*Try it:* Read the lines below. Copy out any that hold the string "kristallaşır".

______________________________

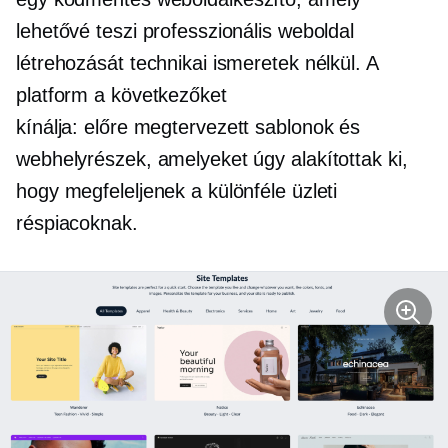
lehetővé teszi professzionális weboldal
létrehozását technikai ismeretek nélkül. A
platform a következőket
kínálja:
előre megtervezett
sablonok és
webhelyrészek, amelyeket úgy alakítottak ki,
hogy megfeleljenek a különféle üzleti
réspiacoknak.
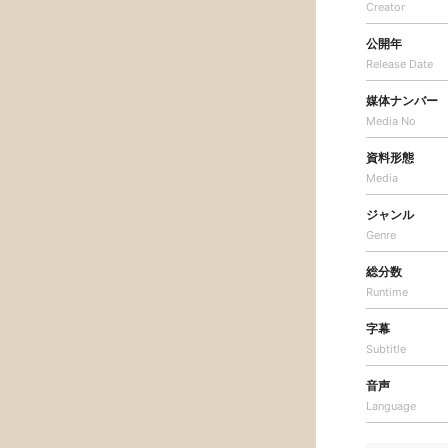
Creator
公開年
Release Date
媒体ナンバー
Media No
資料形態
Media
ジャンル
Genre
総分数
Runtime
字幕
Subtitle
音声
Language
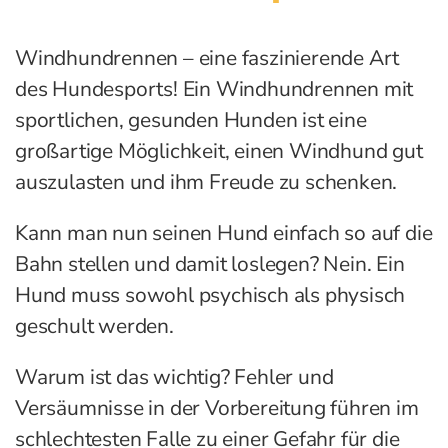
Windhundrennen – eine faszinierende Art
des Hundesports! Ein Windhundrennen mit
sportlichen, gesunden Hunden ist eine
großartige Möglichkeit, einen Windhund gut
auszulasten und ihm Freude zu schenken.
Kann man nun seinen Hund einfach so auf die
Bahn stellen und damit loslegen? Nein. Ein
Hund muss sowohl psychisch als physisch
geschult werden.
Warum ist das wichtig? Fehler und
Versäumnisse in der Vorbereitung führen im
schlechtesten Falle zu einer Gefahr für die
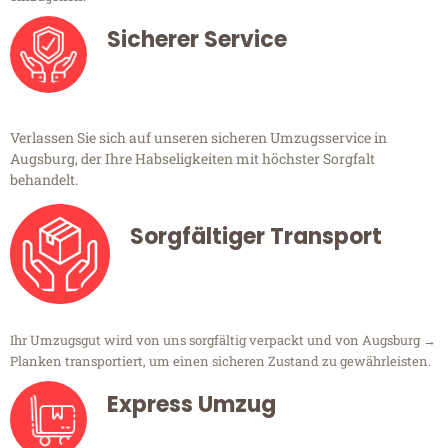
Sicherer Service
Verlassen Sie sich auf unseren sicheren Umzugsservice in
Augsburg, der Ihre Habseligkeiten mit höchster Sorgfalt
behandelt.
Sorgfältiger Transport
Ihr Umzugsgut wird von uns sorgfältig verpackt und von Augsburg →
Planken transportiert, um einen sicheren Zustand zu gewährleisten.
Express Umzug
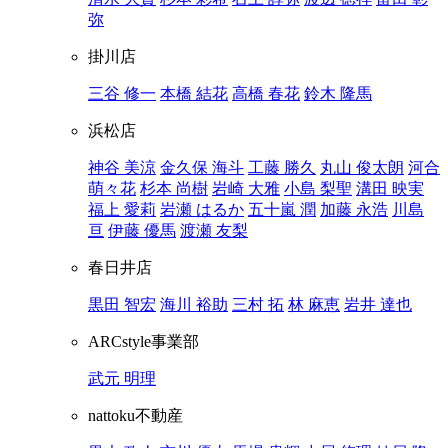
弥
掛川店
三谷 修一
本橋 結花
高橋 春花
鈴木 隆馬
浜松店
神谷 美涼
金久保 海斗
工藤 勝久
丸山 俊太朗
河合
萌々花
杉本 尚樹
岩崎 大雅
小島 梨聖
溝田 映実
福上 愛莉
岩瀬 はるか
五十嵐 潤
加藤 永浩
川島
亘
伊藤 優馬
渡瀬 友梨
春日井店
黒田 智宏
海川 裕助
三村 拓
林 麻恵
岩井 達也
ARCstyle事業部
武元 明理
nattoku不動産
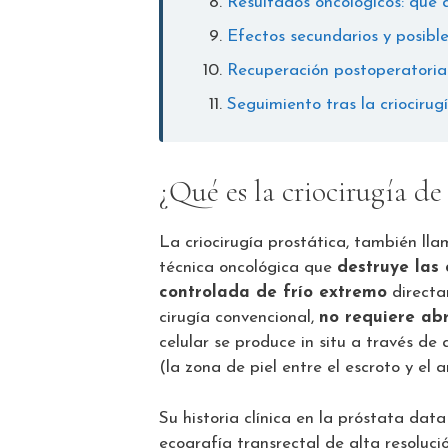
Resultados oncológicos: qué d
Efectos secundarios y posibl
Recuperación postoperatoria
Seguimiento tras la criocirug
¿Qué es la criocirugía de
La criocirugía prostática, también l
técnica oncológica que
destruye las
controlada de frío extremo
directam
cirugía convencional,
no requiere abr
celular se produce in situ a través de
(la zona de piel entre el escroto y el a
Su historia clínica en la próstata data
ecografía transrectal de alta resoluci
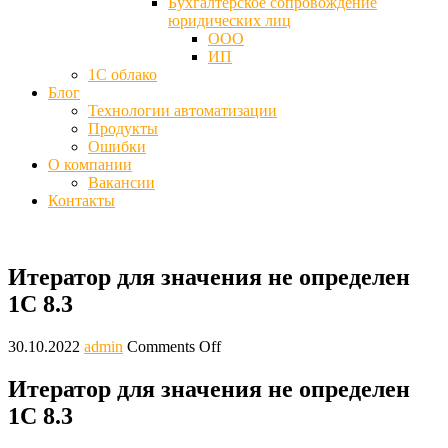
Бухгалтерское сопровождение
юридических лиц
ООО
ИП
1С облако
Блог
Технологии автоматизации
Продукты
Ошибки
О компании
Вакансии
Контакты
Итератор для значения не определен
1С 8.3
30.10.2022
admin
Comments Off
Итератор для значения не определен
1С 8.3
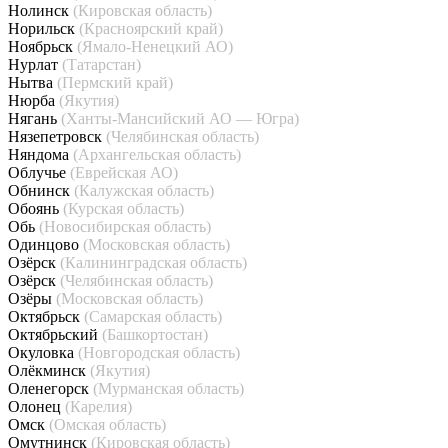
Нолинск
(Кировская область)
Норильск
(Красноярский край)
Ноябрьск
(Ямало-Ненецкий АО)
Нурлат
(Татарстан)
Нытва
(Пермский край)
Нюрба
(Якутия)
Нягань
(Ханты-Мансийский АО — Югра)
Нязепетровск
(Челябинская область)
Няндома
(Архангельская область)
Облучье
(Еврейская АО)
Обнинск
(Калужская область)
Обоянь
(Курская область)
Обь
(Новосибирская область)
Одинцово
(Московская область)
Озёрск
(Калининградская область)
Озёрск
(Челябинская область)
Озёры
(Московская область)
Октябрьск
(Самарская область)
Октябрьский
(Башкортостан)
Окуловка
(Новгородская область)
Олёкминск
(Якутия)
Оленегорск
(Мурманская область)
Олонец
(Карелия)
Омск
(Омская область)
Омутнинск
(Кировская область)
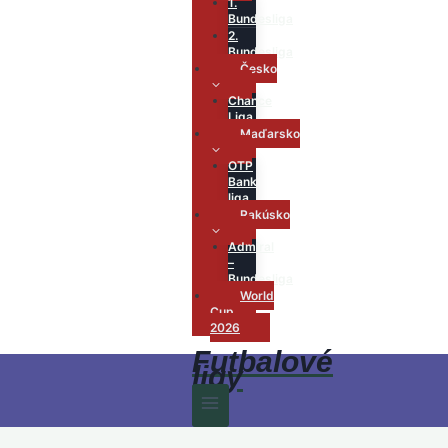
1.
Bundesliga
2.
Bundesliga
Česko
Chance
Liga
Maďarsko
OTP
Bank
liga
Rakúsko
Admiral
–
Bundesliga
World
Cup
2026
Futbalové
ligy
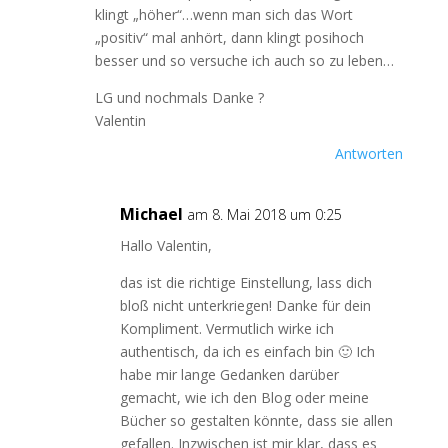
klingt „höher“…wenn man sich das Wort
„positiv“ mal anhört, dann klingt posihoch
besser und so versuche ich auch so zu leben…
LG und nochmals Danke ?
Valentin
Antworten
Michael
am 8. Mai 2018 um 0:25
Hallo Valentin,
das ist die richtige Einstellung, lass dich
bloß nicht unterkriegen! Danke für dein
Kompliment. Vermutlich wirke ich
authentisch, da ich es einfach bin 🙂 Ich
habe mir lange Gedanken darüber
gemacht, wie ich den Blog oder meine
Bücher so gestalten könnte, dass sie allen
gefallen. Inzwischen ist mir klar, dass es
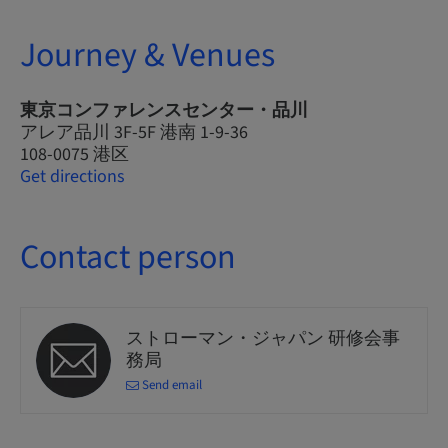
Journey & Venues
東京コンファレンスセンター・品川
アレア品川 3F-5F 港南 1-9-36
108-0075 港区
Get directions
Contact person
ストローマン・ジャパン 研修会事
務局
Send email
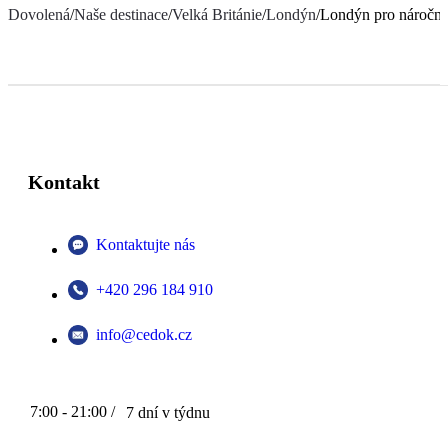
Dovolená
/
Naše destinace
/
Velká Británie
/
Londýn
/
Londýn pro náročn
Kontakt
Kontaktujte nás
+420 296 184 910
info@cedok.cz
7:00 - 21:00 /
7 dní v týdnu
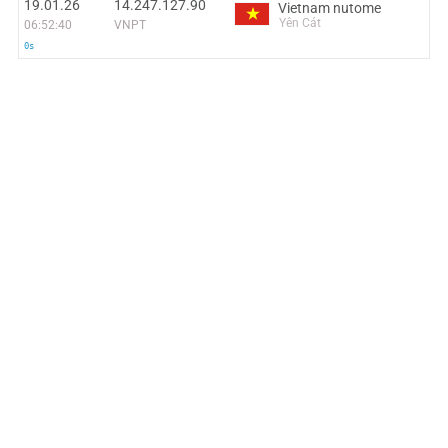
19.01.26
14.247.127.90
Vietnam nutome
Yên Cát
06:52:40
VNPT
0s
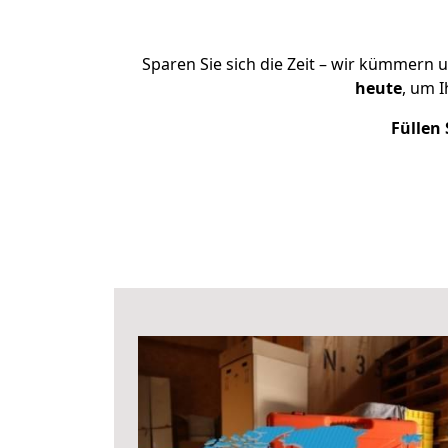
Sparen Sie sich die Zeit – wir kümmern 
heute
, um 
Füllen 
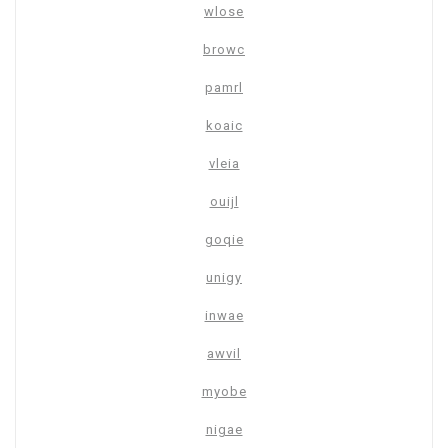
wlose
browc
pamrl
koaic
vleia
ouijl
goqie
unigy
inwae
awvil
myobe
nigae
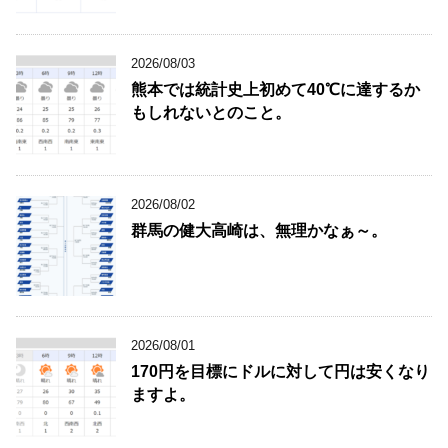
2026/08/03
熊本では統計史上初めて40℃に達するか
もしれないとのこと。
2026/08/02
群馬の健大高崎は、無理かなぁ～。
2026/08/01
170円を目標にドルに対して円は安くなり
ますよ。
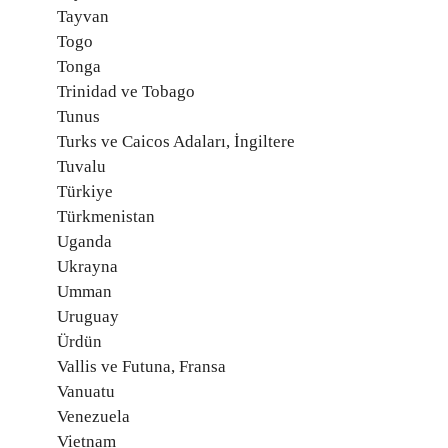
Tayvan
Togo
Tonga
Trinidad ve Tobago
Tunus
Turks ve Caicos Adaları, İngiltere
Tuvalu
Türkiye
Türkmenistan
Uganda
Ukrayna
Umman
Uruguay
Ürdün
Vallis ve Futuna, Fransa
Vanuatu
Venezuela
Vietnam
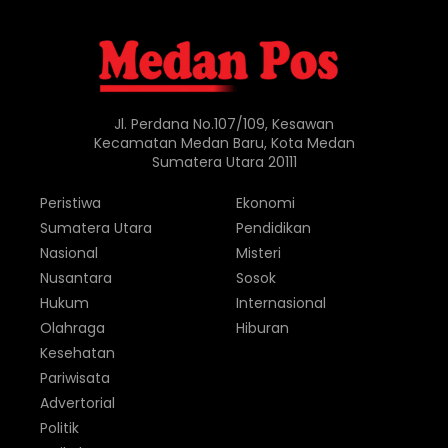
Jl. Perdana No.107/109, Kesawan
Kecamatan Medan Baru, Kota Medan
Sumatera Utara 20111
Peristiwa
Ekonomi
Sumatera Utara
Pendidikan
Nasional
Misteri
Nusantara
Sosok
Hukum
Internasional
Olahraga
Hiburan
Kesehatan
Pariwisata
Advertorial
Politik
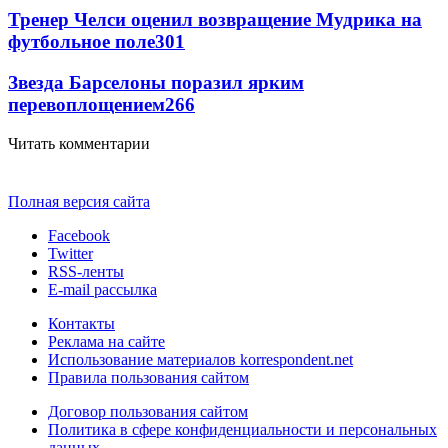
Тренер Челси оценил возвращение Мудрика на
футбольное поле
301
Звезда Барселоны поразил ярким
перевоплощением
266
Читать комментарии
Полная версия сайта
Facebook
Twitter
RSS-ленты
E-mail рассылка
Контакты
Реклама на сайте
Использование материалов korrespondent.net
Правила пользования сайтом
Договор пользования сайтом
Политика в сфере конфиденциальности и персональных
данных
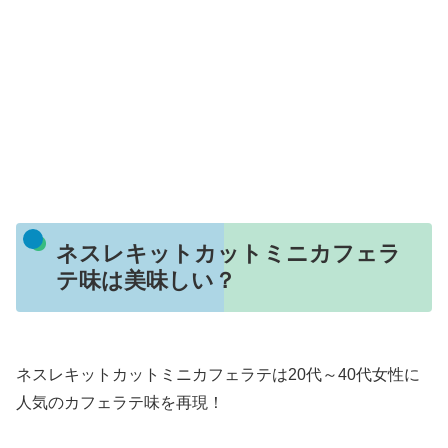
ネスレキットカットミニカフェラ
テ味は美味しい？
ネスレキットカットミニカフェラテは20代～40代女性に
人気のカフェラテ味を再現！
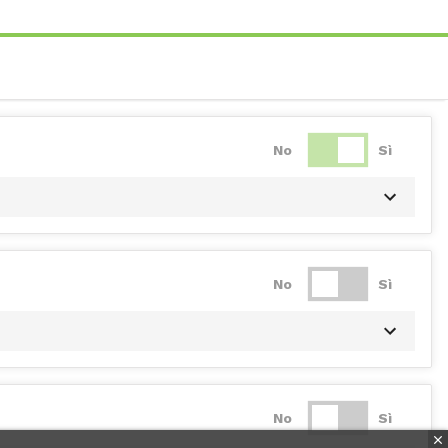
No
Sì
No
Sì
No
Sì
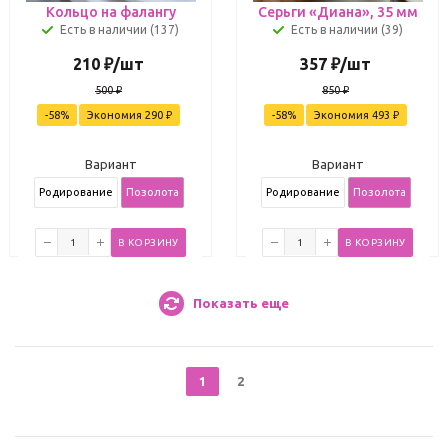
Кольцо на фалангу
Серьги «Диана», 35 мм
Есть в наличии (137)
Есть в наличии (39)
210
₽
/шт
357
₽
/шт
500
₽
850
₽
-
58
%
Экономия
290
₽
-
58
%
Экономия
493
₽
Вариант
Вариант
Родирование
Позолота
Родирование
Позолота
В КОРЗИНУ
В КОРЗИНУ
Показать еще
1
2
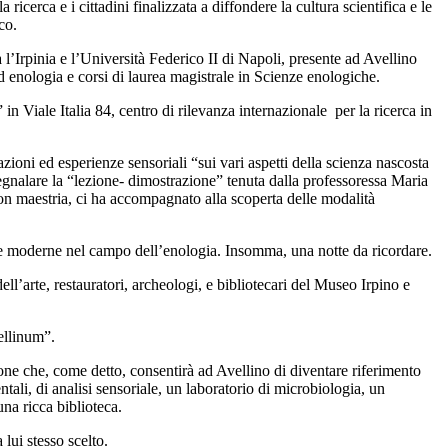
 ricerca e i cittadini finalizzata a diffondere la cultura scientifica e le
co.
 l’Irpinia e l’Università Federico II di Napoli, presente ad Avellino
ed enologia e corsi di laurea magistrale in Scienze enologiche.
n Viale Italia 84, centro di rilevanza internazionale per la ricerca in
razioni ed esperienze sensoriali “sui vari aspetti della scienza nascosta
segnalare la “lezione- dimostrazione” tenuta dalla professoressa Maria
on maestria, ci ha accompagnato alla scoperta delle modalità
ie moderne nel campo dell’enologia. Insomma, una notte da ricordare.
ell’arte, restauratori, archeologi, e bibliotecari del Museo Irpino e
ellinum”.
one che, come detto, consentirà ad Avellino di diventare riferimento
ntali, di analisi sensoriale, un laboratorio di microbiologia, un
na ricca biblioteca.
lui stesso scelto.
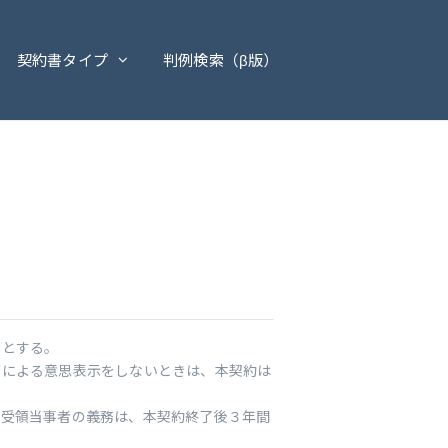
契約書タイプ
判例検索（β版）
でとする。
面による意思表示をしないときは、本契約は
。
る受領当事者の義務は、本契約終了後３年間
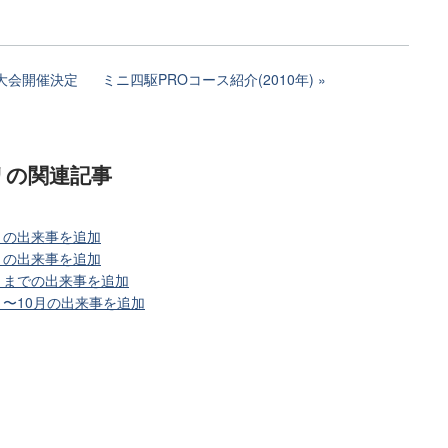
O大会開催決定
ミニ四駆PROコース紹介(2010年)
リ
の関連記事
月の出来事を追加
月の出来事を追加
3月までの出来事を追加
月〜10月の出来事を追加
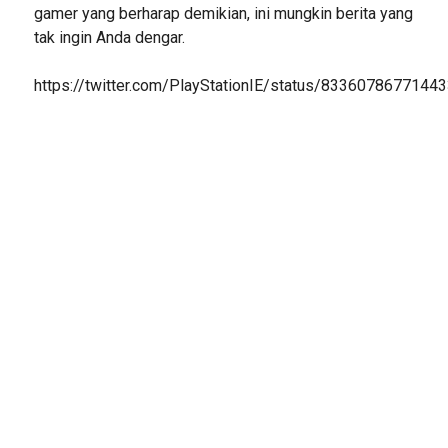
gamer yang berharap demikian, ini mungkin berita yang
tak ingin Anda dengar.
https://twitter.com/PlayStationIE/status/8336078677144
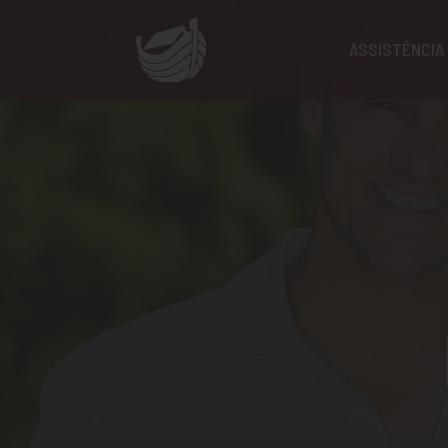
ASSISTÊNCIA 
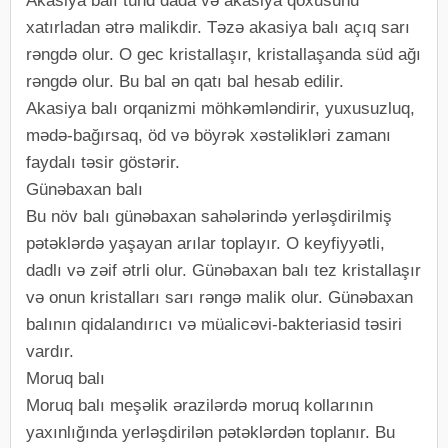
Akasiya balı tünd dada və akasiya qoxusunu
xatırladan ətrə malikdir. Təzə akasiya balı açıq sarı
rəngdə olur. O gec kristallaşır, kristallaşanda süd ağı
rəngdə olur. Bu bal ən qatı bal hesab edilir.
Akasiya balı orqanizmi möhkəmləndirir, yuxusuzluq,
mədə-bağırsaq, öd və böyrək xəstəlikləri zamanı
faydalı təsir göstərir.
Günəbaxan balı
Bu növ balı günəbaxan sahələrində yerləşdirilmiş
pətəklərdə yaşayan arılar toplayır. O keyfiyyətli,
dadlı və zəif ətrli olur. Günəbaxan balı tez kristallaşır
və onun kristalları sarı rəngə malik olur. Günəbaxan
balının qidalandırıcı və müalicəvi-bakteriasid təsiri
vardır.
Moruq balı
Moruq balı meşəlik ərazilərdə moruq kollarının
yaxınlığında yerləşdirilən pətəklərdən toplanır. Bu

______________________________

*Response area:*
rəngdə olur. O gec kristallaşır, kristallaşanda süd ağı
dadlı və zəif ətrli olur. Günəbaxan balı tez kristallaşır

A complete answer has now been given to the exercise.